Saadet Partisi İlçe Başkanlığından Naif Şabu'ya

Saadet Partisi Tuşba İlçe Başkan yardımcı Ferhat Akalın Ak Parti Tuşba ilçe başkanı Naif Şabu’nun Partimiz ve Büyükşehir belediye başkan Adayımız Sayın Fethullah Erbaş adına yapmış olduğu açıklamalara istinaden zarureten bir a?

VAN 27.03.2014 15:33:26 0
Saadet Partisi İlçe Başkanlığından Naif Şabu
Tarih: 01.01.0001 00:00

Suskunluğumuz asaletimizdendir. Her lafa verecek bir cevabımız ebetteki vardır. Lafa bakarız laf mı diye, lafı söyleyen adama bakarız adam mı diye;

Milli Görüş içerisinde yıllarca hizmet etmiş ancak menfaatin ve çıkarın olmadığını anlayan, Saadet Partisi ve Sayın Büyükşehir Belediye Başkan adayımız hakkında en son konuşması gereken adamın yani Naif Şabu’nun yapmış olduğu açıklamalar kendisini küçültmüştür.


Milli Görüş davasına (?) hizmet eden ve oradan da nemalanmaya çalışan Naif Şabu’yu edep ve haya sınırlarında olmaya davet ediyorum. İhtirastan, hırstan ve makamdan bahsedenler çevresindekilere kadro ve kazandırma adına yıllardır iktidarın gölgesinde yürümeye çalışıyorlar. Van da Saadetin yükselişini inkâr edemeyen ve artık menfaatinin de iyiden iyiye azaldığı; ayrıca kendi menfaati olmazsa siyaset bile yapamayacak karakterde olan Naif Şabu saldırganlaşmıştır. İslam’dan ve Müslümanlıktan (?) bahsedenler ve Naif Sabo’nun da içinde bulunduğu parti Bakanı Egemen BAĞIŞ’IN Bakara suresine haşa “makara” diyerek alay ettiğinde sesleri neden çıkmıyor, yoksa inançlarını menfaatlerine mi satıyorlar. Defalarca sayın başkanımız açıklamalar yapmıştır. “Bizler oyların sayıldığı gün için değil oyların tartıldığı gün için çalışıyoruz.” 43 yıllık davamıza şahıslar üzerinden hakarete asla tahammülümüz yoktur.Ayrıca bizim davamız siziler gibi şahıslarla sınırlı değil ki şahıslar üzerinden konuşalım. Bu gün Sayın Fethullah Erbaş varsa yarın başka biri olur, kalıcı hak davamızdır. Bizim siyaset anlayışımız tüm dünyaya hakkı hakim kılmak için çalışmaktır.

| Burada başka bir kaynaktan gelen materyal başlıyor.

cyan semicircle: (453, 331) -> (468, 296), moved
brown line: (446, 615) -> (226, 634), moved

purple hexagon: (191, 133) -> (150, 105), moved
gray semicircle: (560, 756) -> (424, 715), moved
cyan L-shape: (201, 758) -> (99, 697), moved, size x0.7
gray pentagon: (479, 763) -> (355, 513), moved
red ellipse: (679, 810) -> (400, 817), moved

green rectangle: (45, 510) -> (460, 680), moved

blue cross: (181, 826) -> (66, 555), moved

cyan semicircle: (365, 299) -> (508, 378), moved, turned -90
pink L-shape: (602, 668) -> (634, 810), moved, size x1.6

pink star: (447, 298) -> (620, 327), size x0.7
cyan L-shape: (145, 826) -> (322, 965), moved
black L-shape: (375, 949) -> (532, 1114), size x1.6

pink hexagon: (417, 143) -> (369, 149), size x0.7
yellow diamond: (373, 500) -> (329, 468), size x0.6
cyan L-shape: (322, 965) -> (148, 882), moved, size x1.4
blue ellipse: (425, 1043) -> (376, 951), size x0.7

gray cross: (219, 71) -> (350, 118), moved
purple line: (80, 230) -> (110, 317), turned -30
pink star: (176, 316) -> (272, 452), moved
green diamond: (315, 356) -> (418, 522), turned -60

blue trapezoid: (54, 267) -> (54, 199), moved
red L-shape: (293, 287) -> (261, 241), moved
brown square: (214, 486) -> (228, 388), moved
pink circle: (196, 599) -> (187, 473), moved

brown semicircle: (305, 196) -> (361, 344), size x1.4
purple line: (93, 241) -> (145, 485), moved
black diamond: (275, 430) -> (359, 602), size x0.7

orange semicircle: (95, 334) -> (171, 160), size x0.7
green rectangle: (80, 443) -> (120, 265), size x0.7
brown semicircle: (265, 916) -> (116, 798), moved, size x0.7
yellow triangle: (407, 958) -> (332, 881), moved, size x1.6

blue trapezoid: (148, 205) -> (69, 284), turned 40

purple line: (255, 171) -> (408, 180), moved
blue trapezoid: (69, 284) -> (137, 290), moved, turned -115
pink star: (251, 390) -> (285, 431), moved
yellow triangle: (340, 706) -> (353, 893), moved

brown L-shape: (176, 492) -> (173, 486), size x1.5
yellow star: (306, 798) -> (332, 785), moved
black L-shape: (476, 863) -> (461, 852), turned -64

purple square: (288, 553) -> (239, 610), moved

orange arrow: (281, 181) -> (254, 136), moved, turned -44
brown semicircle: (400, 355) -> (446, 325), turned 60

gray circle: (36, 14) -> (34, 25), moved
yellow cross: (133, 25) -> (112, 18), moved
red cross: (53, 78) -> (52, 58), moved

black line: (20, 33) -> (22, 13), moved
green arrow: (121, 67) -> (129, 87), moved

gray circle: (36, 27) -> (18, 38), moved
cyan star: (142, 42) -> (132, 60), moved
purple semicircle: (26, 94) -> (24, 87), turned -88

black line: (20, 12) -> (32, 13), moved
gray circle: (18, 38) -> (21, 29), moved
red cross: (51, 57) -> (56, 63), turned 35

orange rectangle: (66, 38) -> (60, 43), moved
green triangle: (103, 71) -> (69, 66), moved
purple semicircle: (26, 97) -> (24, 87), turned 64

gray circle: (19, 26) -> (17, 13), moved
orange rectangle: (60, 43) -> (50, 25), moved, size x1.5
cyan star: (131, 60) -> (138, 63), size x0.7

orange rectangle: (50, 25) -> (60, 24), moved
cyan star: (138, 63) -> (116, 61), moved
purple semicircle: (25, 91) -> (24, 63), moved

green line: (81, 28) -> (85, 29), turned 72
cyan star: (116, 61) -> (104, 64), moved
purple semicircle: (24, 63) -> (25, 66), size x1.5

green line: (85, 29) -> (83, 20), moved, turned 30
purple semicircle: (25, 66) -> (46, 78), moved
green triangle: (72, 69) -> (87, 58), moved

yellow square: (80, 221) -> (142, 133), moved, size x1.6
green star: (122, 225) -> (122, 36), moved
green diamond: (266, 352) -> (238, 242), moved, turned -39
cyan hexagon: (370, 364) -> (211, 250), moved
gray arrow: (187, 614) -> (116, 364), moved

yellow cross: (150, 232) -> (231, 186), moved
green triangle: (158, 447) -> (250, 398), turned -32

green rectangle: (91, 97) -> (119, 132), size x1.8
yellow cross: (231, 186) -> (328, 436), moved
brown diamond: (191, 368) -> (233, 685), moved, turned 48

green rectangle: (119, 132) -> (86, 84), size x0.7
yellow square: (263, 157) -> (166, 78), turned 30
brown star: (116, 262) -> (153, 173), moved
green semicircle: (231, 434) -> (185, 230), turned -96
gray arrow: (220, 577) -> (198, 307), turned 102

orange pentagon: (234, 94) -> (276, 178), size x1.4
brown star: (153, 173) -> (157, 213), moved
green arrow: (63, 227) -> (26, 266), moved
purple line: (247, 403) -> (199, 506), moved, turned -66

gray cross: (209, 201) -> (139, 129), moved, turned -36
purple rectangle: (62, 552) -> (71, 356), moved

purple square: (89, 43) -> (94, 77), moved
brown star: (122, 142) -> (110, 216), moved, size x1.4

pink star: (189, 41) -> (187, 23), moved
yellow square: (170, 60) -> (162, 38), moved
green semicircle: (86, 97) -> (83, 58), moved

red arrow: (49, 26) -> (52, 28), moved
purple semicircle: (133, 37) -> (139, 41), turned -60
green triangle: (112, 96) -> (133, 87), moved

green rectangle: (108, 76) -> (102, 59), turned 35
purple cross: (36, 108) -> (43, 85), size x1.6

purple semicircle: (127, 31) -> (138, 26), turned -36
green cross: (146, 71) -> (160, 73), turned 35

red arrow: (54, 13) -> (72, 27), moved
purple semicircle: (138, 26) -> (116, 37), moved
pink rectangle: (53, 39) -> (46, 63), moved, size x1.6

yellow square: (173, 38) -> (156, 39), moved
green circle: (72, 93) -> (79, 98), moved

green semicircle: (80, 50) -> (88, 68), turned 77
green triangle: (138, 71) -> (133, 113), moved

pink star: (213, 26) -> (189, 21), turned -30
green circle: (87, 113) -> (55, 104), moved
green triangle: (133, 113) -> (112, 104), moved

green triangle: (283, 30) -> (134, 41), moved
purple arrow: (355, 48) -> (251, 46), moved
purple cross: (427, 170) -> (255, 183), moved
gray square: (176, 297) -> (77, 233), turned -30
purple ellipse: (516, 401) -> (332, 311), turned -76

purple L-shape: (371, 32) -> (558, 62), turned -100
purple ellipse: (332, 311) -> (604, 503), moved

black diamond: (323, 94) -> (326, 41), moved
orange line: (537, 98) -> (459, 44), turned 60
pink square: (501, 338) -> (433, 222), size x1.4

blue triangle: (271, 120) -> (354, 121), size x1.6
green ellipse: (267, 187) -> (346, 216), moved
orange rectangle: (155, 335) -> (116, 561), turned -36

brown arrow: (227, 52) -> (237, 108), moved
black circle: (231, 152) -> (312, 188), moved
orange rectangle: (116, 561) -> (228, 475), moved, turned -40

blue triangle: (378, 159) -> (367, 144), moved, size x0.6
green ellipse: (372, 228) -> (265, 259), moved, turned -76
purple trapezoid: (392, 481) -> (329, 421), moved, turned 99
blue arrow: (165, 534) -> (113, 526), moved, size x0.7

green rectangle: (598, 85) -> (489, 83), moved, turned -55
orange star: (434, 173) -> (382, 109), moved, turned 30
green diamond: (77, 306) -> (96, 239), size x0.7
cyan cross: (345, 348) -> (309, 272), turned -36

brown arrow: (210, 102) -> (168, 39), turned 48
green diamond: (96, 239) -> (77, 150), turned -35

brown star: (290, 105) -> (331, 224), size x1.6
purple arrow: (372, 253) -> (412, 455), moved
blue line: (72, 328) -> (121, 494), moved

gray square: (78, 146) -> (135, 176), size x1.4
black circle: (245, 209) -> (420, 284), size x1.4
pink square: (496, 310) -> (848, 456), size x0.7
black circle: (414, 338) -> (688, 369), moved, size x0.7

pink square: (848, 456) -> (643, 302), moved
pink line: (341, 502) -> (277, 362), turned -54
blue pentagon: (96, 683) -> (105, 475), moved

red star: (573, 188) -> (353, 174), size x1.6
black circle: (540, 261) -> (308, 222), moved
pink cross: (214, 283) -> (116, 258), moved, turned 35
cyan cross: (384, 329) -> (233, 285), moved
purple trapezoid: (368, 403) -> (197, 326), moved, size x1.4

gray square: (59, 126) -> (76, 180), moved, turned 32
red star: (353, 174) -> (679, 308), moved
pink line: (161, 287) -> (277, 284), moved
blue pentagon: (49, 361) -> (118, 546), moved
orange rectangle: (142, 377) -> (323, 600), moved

Size oy veren çoğunlukta olabilir ama bu sizin doğru yolda olduğunuzun bir göstergesi değildir. Naif Sabo’ya soruyorum: Faizi bir dünya gerçeği yapanlarımı, İslam Birliği yerine Avrupa Birliğinden yana olanları mı, Laikliğin reklamını yapanları mı, zinayı suç unsurundan çıkarılanlarımı yoksa İslam Birliğinden yana olup Dünya saadetini savunanlardan yana mı olalım? Herkesin kararı kendisinindir. Biz gerçekleri söylemek mecburiyetindeyiz.